Lysander is with Cassius near the Outer Rim trying to restore honour to Gold by protecting the needy, versus dominating them, when they encounter an emergency call and run into a threat potentially greater than the war between the Society and The Uprising.
The opening scenes of Darrow and his family and friends reflecting on their lives and world and the job ahead does well to reset us as the reader into this world. Pierce really goes for the reader’s throat to nail down the friendships they’ve built and earned and lost, and sets an incredibly morose mood for Darrow’s chapters throughout the book. If anything, the three new points of view helped keep the book moving as we got really down in the dumps with Darrow throughout his chapters in a very emotionally insightful story arc. If I had one complaint about this book (pretty sure it’s my first one, four books in) it’s that the emo-hammer fell a bit hard for me throughout his story arc, and without the other points of view, I likely wouldn’t have enjoyed the book as much.

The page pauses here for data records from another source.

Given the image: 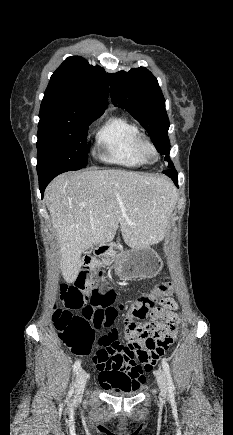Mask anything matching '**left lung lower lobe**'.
I'll return each mask as SVG.
<instances>
[{
	"mask_svg": "<svg viewBox=\"0 0 233 435\" xmlns=\"http://www.w3.org/2000/svg\"><path fill=\"white\" fill-rule=\"evenodd\" d=\"M163 173L168 175L174 181V183L177 185L178 174H177V171L175 170V168H171L169 170L163 171Z\"/></svg>",
	"mask_w": 233,
	"mask_h": 435,
	"instance_id": "1",
	"label": "left lung lower lobe"
}]
</instances>
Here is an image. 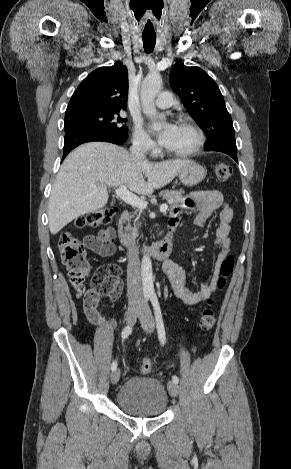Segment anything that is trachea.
Listing matches in <instances>:
<instances>
[{
  "instance_id": "trachea-1",
  "label": "trachea",
  "mask_w": 291,
  "mask_h": 469,
  "mask_svg": "<svg viewBox=\"0 0 291 469\" xmlns=\"http://www.w3.org/2000/svg\"><path fill=\"white\" fill-rule=\"evenodd\" d=\"M156 37H143V47L146 53H151L155 47Z\"/></svg>"
}]
</instances>
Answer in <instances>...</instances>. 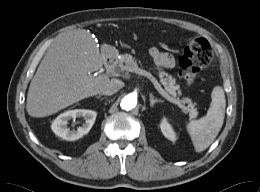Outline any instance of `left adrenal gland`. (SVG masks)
<instances>
[{
	"label": "left adrenal gland",
	"instance_id": "left-adrenal-gland-1",
	"mask_svg": "<svg viewBox=\"0 0 260 192\" xmlns=\"http://www.w3.org/2000/svg\"><path fill=\"white\" fill-rule=\"evenodd\" d=\"M149 98H150L151 107H153L155 103L162 102V100L154 98V96L152 94H149Z\"/></svg>",
	"mask_w": 260,
	"mask_h": 192
}]
</instances>
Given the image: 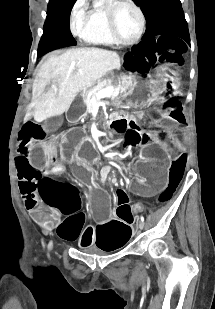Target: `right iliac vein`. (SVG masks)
<instances>
[{
    "instance_id": "63e3f726",
    "label": "right iliac vein",
    "mask_w": 215,
    "mask_h": 309,
    "mask_svg": "<svg viewBox=\"0 0 215 309\" xmlns=\"http://www.w3.org/2000/svg\"><path fill=\"white\" fill-rule=\"evenodd\" d=\"M52 248H53V241H50L49 244H48V249L52 250Z\"/></svg>"
}]
</instances>
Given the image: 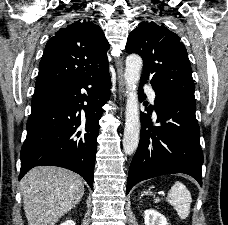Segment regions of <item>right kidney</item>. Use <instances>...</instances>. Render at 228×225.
I'll return each instance as SVG.
<instances>
[{"label": "right kidney", "mask_w": 228, "mask_h": 225, "mask_svg": "<svg viewBox=\"0 0 228 225\" xmlns=\"http://www.w3.org/2000/svg\"><path fill=\"white\" fill-rule=\"evenodd\" d=\"M61 225H75L74 221H64Z\"/></svg>", "instance_id": "1"}]
</instances>
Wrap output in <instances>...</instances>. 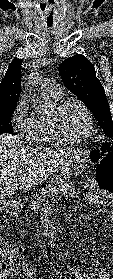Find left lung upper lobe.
<instances>
[{
    "label": "left lung upper lobe",
    "instance_id": "5c2ea615",
    "mask_svg": "<svg viewBox=\"0 0 113 279\" xmlns=\"http://www.w3.org/2000/svg\"><path fill=\"white\" fill-rule=\"evenodd\" d=\"M59 72L66 87L89 108L105 135L113 139L110 108L94 65L82 54H76L59 65Z\"/></svg>",
    "mask_w": 113,
    "mask_h": 279
}]
</instances>
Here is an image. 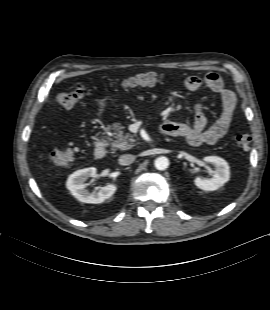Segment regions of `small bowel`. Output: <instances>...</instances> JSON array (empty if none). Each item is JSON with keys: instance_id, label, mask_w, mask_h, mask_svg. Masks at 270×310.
Segmentation results:
<instances>
[{"instance_id": "small-bowel-1", "label": "small bowel", "mask_w": 270, "mask_h": 310, "mask_svg": "<svg viewBox=\"0 0 270 310\" xmlns=\"http://www.w3.org/2000/svg\"><path fill=\"white\" fill-rule=\"evenodd\" d=\"M184 86L193 92L207 87L211 92L217 94L222 103L220 115L211 126L207 127L202 108L197 106L195 118L191 124L166 122L162 126L163 132L169 136L183 137L192 146L216 144L226 135L232 123L236 108L234 93L226 88L222 78L215 72H210L203 78L188 76L184 80Z\"/></svg>"}]
</instances>
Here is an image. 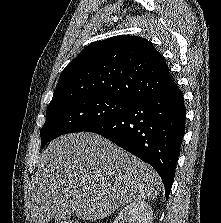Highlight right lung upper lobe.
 <instances>
[{"mask_svg":"<svg viewBox=\"0 0 221 223\" xmlns=\"http://www.w3.org/2000/svg\"><path fill=\"white\" fill-rule=\"evenodd\" d=\"M175 86L148 40L121 35L88 45L68 64L50 103L85 95L135 102Z\"/></svg>","mask_w":221,"mask_h":223,"instance_id":"cb5924a9","label":"right lung upper lobe"}]
</instances>
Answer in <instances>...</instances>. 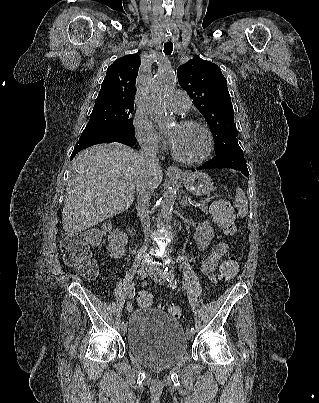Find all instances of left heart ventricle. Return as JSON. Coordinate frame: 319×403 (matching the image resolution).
Wrapping results in <instances>:
<instances>
[{
	"instance_id": "obj_1",
	"label": "left heart ventricle",
	"mask_w": 319,
	"mask_h": 403,
	"mask_svg": "<svg viewBox=\"0 0 319 403\" xmlns=\"http://www.w3.org/2000/svg\"><path fill=\"white\" fill-rule=\"evenodd\" d=\"M168 133L173 137L174 150L185 158H197L206 149L205 134L197 126H186L176 122L169 127Z\"/></svg>"
}]
</instances>
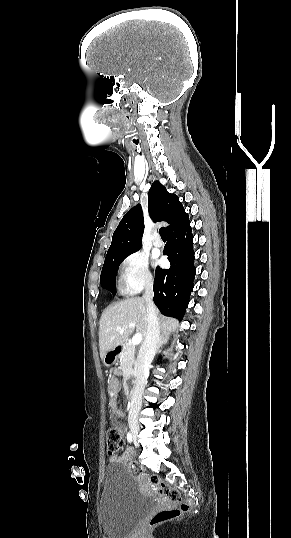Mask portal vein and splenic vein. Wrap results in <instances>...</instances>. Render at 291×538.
<instances>
[{"instance_id": "portal-vein-and-splenic-vein-1", "label": "portal vein and splenic vein", "mask_w": 291, "mask_h": 538, "mask_svg": "<svg viewBox=\"0 0 291 538\" xmlns=\"http://www.w3.org/2000/svg\"><path fill=\"white\" fill-rule=\"evenodd\" d=\"M126 327H135V323H129ZM120 331L123 330V328H118ZM142 341V335L140 333H136L132 340H131V344L132 345H138L140 344Z\"/></svg>"}]
</instances>
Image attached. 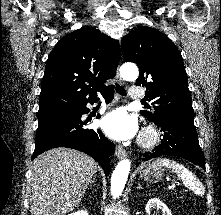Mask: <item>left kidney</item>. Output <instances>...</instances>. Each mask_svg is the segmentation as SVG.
<instances>
[{"label":"left kidney","mask_w":221,"mask_h":215,"mask_svg":"<svg viewBox=\"0 0 221 215\" xmlns=\"http://www.w3.org/2000/svg\"><path fill=\"white\" fill-rule=\"evenodd\" d=\"M160 209L163 212V215H172L169 208L158 198L150 199L145 207V211L150 215L151 210Z\"/></svg>","instance_id":"left-kidney-1"}]
</instances>
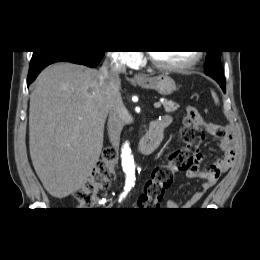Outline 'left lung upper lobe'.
<instances>
[{
  "mask_svg": "<svg viewBox=\"0 0 260 260\" xmlns=\"http://www.w3.org/2000/svg\"><path fill=\"white\" fill-rule=\"evenodd\" d=\"M206 71H222L220 63V51H207V58L204 64Z\"/></svg>",
  "mask_w": 260,
  "mask_h": 260,
  "instance_id": "obj_1",
  "label": "left lung upper lobe"
}]
</instances>
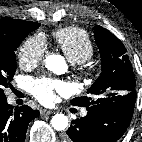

Brown, as always, is a magnificent storyteller overall. As we move throughout the solar system, amongst the many factions, and watch in horror as mistakes and battles and cruelty bury millions, and infighting buries even more, he juggles the brutality of politics, war, factional divides, and new dangers for the emotionally weary reader like an orchestra conductor. Effram and Lyra were the stars of this show for me, and they showcased Brown’s ability to really flesh out this world he’s built through different perspectives, without it feeling completely different to what we’ve come to expect from him. And with 24hrs of audio to listen to on this book voice by four different narrators (shout out to the great work of Tim Gerard Reynolds, John Curless, Julien Elfer, and Aedin Molony), you know you are being taken very deep into this world.
Iron Gold is a magnificent bridge to the next books, with the additional points of view ramping up the scope and stakes of Brown’s world, and the strain on Darrow’s friendships and loves ratcheting up the emotional tension to match the physical danger of war in the future. Highly recommended.